The cast warnings can be removed with something like the following (for
consideration only, not to be applied, not endian-sensitive)

--- kaffe/kaffe/kaffevm/jit3/funcs.c.~1~        2004-07-12 05:03:04.000000000 +1000
+++ kaffe/kaffe/kaffevm/jit3/funcs.c    2004-10-09 09:25:27.000000000 +1000
@@ -57,11 +57,25 @@
 #define        QOUT(v) do { 
DBGEXPR(JIT,(void)printCodeLabels(),0),*(uint64*)&codeblock[CODEPC] = v; CODEPC += 8; 
} while (0)
 #else /* !  defined(KAFFE_VMDEBUG) */
 #undef OUT
+#define _mjh_OUT(v, count) do { int _mjh_i; \
+    for(_mjh_i = 0; _mjh_i < count; _mjh_i++) { \
+      codeblock[CODEPC] = (((v) >> (8 * _mjh_i)) & 0xff); \
+      CODEPC++; \
+    } \
+  } while(0)
+#if 0
 #define        OUT(v)  do { codeblock[CODEPC] = v; CODEPC++; } while (0)
 #define        BOUT(v) do { *(uint8*)&codeblock[CODEPC] = v; CODEPC++; } while (0)
 #define        WOUT(v) do { *(uint16*)&codeblock[CODEPC] = v; CODEPC += 2; } while (0)
 #define        LOUT(v) do { *(uint32*)&codeblock[CODEPC] = v; CODEPC += 4; } while (0)
 #define        QOUT(v) do { *(uint64*)&codeblock[CODEPC] = v; CODEPC += 8; } while (0)
+#else
+#define        OUT(v)  do { codeblock[CODEPC] = v; CODEPC++; } while (0)
+#define        BOUT(v) _mjh_OUT(v, 1)
+#define        WOUT(v) _mjh_OUT(v, 2)
+#define        LOUT(v) _mjh_OUT(v, 4)
+#define        QOUT(v) _mjh_OUT(v, 8)
+#endif
 #endif /* defined(KAFFE_VMDEBUG) */

 #include "jit.def"

There's a bunch of 'no previous prototype' for fdiv_*, cvt* and
call_xCC, which appears to be due to the appropriate HAVE_* macros not
defined in mips/jit3-icode.def, despite the functions themselves
existing. There's an annotation against some of the cvt functions saying
that they're done by hand instead, which makes the presence of the
implementing functions a little bit of a puzzle. *shrug*

Some of the 'cast doesn't match prototype' warnings are downright scary
and I don't understand how the code can work with them, but they don't
appear to be MIPS-specific anyway.

That's the bulk of the warnings, I think. There's some missing
initializers which seem to be due to y'all being a bit lazy with
array-of-struct initializations ;)

> Finally, do all regression tests pass for you with interpreter engine?
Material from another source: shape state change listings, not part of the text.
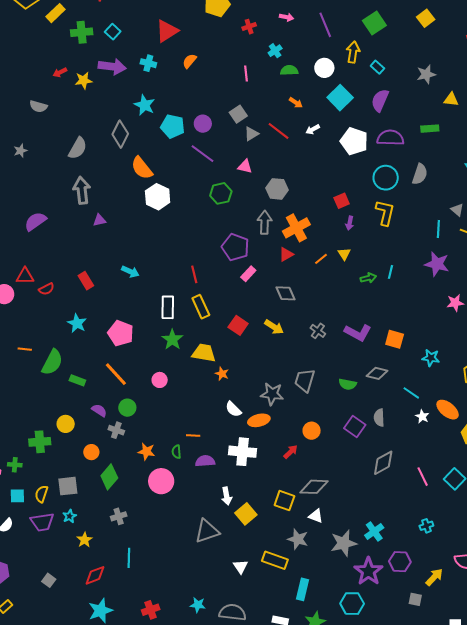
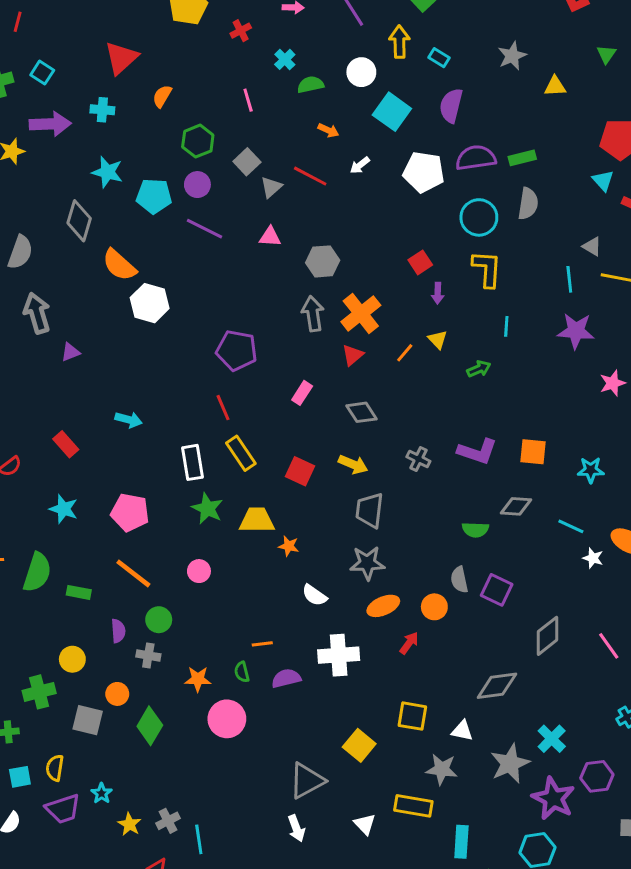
green rectangle: (430, 129) -> (522, 158), moved
green hexagon: (221, 193) -> (198, 141), moved
purple pentagon: (235, 247) -> (237, 350), moved
cyan line: (391, 272) -> (506, 326), moved
gray trapezoid: (305, 380) -> (370, 510), moved
purple semicircle: (99, 410) -> (118, 631), turned 63
gray semicircle: (379, 418) -> (459, 580), moved
orange ellipse: (259, 420) -> (383, 606), moved
gray square: (68, 486) -> (88, 720), moved, turned 30
gray diamond: (314, 487) -> (497, 686), moved
white arrow: (227, 496) -> (296, 828), moved
gray cross: (119, 516) -> (168, 821), moved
Erm - I'm trying to run these, but, frankly, it's all a bit puzzling. My
basic problem is that I'm cross-compiling on my x86 desktop and
transferring binaries on the Linksys box to run. Said box having 8 MB of
flash and 32 MB of RAM, I can't actually build on it or access the full
build tree.

So, trying to run them, deducing environment setup etc. from scripts.
internal/jitBasic appears to work, but doesn't actually seem to do
anything. stracing it on x86 also doesn't appear to do anything
(anything with the list of classes passed in TEST_CLASSES, anyway), so
no idea what's going on there.

Haven't worked out how to run test/regression yet. test/jni/jniBase is
okay, the other two in jni/ fail with FindClass problems, but that's
probably my setup.

Hmm. Having noticed KAFFE_VMDEBUG, I'll go play with that for a while.

m.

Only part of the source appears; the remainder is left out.